** Opening RECORDS FOR THE TASK block **

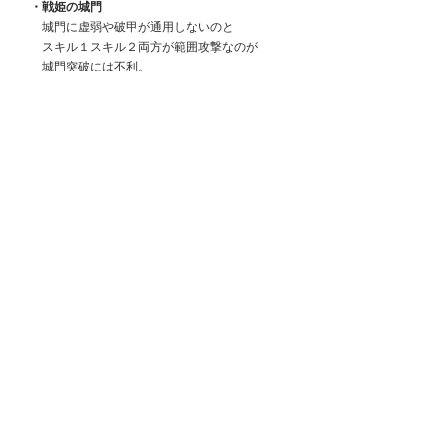
　・戦姫の城門
　　城門に虚弱や破甲が通用しないのと
　　スキル１スキル２両方が範囲攻撃なのが
　　城門突破には不利。
　　スキル２でHPを回復しつつ
　　バフ剥がしで援護を剥がして
　　影甲に入れれば勝機あり。
　　普通くらい。
　　相手側に武将置かれるだけでつらいけど。
●単騎特化陣営の1人目の副将としてありか？
　見送ります。
　ボス戦の火力が足りない。
　対人戦も主力育成したとしても
　現環境の武将強キャラ達に蹂躙される。
●サポートキャラや準主力としてどうか？
　無課金、微課金では見送り。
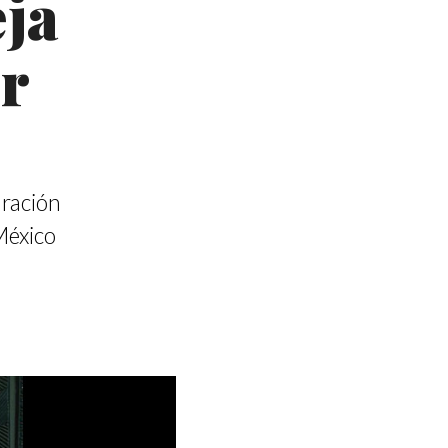
ja
r
aración
 México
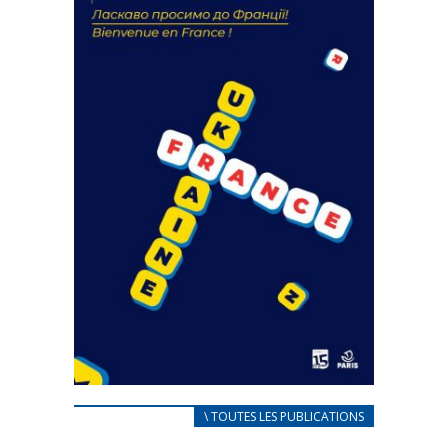
18 septembre 2023
FEUILLETER
CARNET D’ACCUEIL
\ TOUTES LES PUBLICATIONS
FRANÇAIS/UKRAINIEN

** Closing RECORDS FOR THE TASK block **

[ACTIVITY]
Output all the data above verbatim, leaving out images.

[RESULT OF THE EXERCISE]
　・戦姫の城門
　　城門に虚弱や破甲が通用しないのと
　　スキル１スキル２両方が範囲攻撃なのが
　　城門突破には不利。
　　スキル２でHPを回復しつつ
　　バフ剥がしで援護を剥がして
　　影甲に入れれば勝機あり。
　　普通くらい。
　　相手側に武将置かれるだけでつらいけど。
●単騎特化陣営の1人目の副将としてありか？
　見送ります。
　ボス戦の火力が足りない。
　対人戦も主力育成したとしても
　現環境の武将強キャラ達に蹂躙される。
●サポートキャラや準主力としてどうか？
　無課金、微課金では見送り。
ja
r
aración
 México
18 septembre 2023
FEUILLETER
CARNET D’ACCUEIL
\ TOUTES LES PUBLICATIONS
FRANÇAIS/UKRAINIEN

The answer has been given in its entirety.